The odd thing is that I didn't feel like going out and doing it again right away. Racing has a way of bring a joy to us that becomes addicting. Run a good marathon? Do another one! But not this distance. My sense of accomplishment was full. I nailed it on my first try. I respect the distance and the toll it takes on the body, the mind, and "life". Ken Chlouber, founder of the LT100, is famous for lots of quotes. One of my favorites is: "The biggest distance to conquer in this race is 5 inches... The 5 inches between your ears." And he is right. Finishing isn't that hard if your mind is prepared to battle anything that comes in your way, expecting the unexpected. But if you have any weakness, this distance, this race will find it. Finishing a 100 makes you appreciate just how true those words are, just how mentally tough you are.

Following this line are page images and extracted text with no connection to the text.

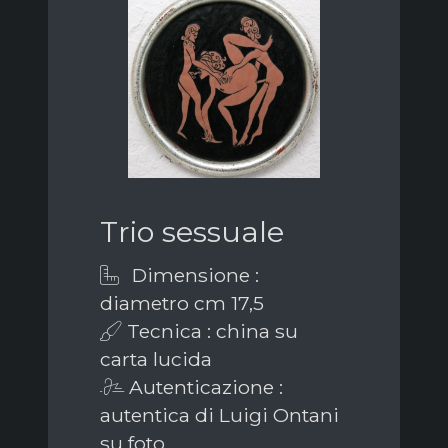
Trio sessuale
Dimensione :
diametro cm 17,5
Tecnica : china su
carta lucida
Autenticazione :
autentica di Luigi Ontani
su foto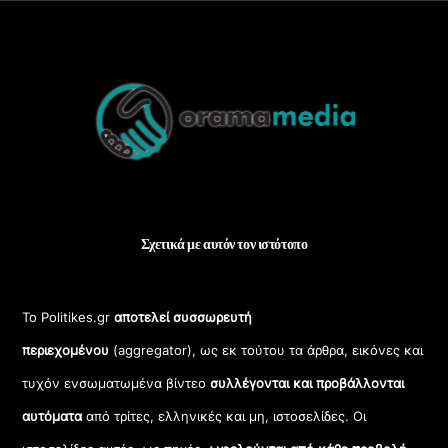
Back
To
Top
Σχετικά με αυτόν τον ιστότοπο
Το Politikes.gr
αποτελεί συσσωρευτή
περιεχομένου
(aggregator), ως εκ τούτου τα άρθρα, εικόνες και
τυχόν ενσωματωμένα βίντεο
συλλέγονται και προβάλλονται
αυτόματα
από τρίτες, ελληνικές και μη, ιστοσελίδες. Οι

"I firmly believe that any man's finest hour, the greatest fulfillment of all that he holds dear, is that moment when he has worked his heart out in a good cause and lies exhausted on the field of battle - victorious." - Vince Lombardi

All that to say that I know Chuck is ready. His mind is right. That moment when I get to see him cross that finish line totally exhausted and totally fulfilled is going to be a great treat. And, I get to spend a day with good friends and family helping to be part of his journey.


  1. I'm truly grateful for your support and belief in me and the nice words in this post. But more importantly, I am honored that you have been with me so far on this journey and will be seeing me through the entirety of the race. We've solidified a good friendship over the years and this adventure can only make it stronger.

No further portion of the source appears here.